Plans for change need to re-envision existing communication channels. How can newsletters, email updates, and progress meetings focus not on boring work accomplished, but on how the work did or did not contribute to the vision of change? How can reactions of those who might want to block change be analyzed as to whether they support the vision or not?

It’s not about what works, but about what contributes. It’s not about what sells, but about what moves the initiative forward. The mindset of vision means that planning should embody stages toward a clear goal; the mindset of “business as usual” means that visions, and the programs they create, die along the way.

Change communication means identifying existing visions and missions and shaping strategies, coalitions, teamwork, and other elements of implementation around that vision. Initiatives that fail do so because the clarifying vision did not drive every aspect of the implementation work.

Kotter talks about “short-term wins.” Short-term wins are events that, when planned well, embody the change vision and provide energy for continued change. Short-term wins result from short-term goals. Short-term goals need to be visible, measurable, and incontestable.
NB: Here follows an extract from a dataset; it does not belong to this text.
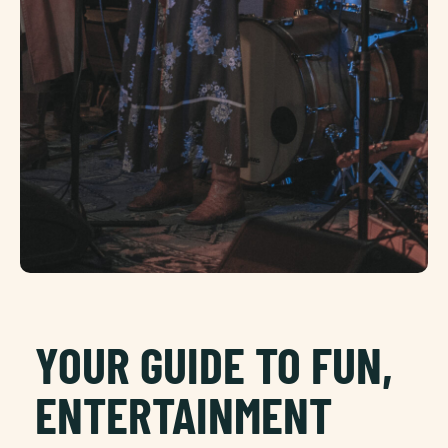
YOUR GUIDE TO FUN,
ENTERTAINMENT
If you have an employment satisfaction measure in your company, maybe a goal might be to tic it up a notch by the end of the next quarter. When resisters see that tic they might think twice about joining the coalition of “do nothings” or “foot draggers.” Short-term wins create good news that everybody likes to hear.

Making It Permanent

Technical writers know how to institutionalize knowledge. Reports, proposals, briefings, and white papers both contain and constitute the history of knowledge in organizations. These forms or genres of writing create a legacy of understanding and vision that can single-source the future. Change communication is slightly different.
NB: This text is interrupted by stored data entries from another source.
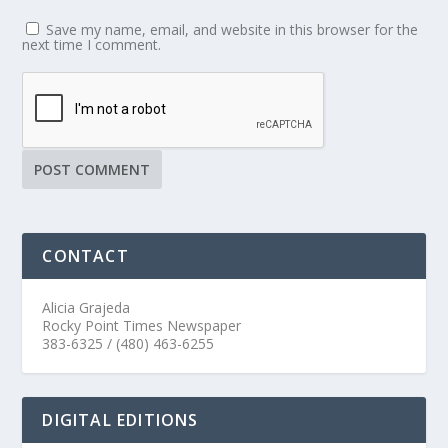
Save my name, email, and website in this browser for the
next time I comment.
CONTACT
Alicia Grajeda
Rocky Point Times Newspaper
383-6325 / (480) 463-6255
DIGITAL EDITIONS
Change communication focuses more on policies than on reports. Policies, in the form of political briefs, insurance standards, certification requirements, and performance reviews are where change comes to drive the future. The reason communication is so important in institutionalizing change is that it shifts the emphasis from the leader to the company.

In the project I’m working on with the Ministry of Human Services in Alberta, a change in the wellness culture in human services might be identified with the dynamic team of individuals that is currently driving the process. What happens when those leaders move on to other projects? Without some educational initiatives, revised insurance categories, or updated certification standards—not to mention legislation—the initiative is liable to become a beautiful memory.

Change communicators realize that success needs to live on in the corporate culture and in the system of beliefs in an industry. In the past, for example, occupational health and safety used to be seen as a cost drag, an unproductive effort, and a training nightmare. Now, especially in construction trades, health and safety are part of the very culture of work. Safety is your first hour on the job. What this means is that communication (reporting, meetings, training) is built into the culture of the workplace. Change isn’t a poster on the wall, it is the wall itself.

For the technical writer, audience analysis, communication planning, and reporting are second nature. Know the setting of information, know how information moves and supports work, and how it forms a knowledge culture is the bread and butter of the industry. These instincts serve well in a change setting. Change communication thrives on the beliefs of individuals who see a vision and take on a challenge. It builds on strategic planning that tics off real accomplishments. It lasts because the vision that sustained it gets built in to the structures of policy, evaluation, and reward. For technical writers who are not afraid to take on something slightly different, change communication provides a chance to envision, implement, and enshrine.

Reference

Kotter, John P. 1995. “Leading Change: Why Transformation Efforts Fail.” Harvard Business Review, March-April.